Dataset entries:
......
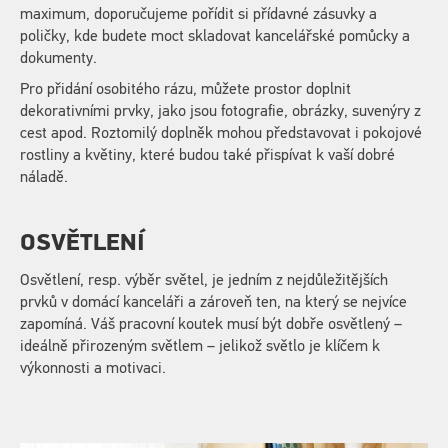
maximum, doporučujeme pořídit si přídavné zásuvky a
poličky, kde budete moct skladovat kancelářské pomůcky a
dokumenty.
Pro přidání osobitého rázu, můžete prostor doplnit
dekorativními prvky, jako jsou fotografie, obrázky, suvenýry z
cest apod. Roztomilý doplněk mohou představovat i pokojové
rostliny a květiny, které budou také přispívat k vaší dobré
náladě.
OSVĚTLENÍ
Osvětlení, resp. výběr světel, je jedním z nejdůležitějších
prvků v domácí kanceláři a zároveň ten, na který se nejvíce
zapomíná. Váš pracovní koutek musí být dobře osvětlený –
ideálně přirozeným světlem – jelikož světlo je klíčem k
výkonnosti a motivaci.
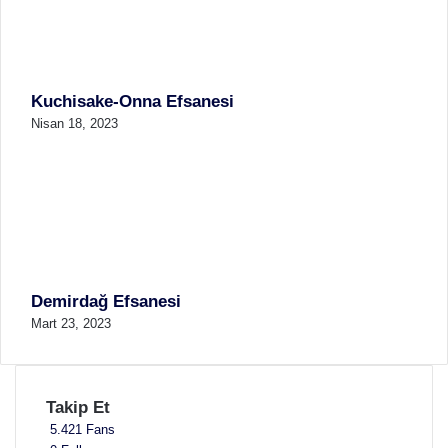
a
l
ı
Kuchisake-Onna Efsanesi
Nisan 18, 2023
Demirdağ Efsanesi
Mart 23, 2023
Takip Et
5.421
Fans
......
▶ Exercise: Show every line in the records above that contains the word "Efsanesi".

▶ Answer box:
Kuchisake-Onna Efsanesi
Demirdağ Efsanesi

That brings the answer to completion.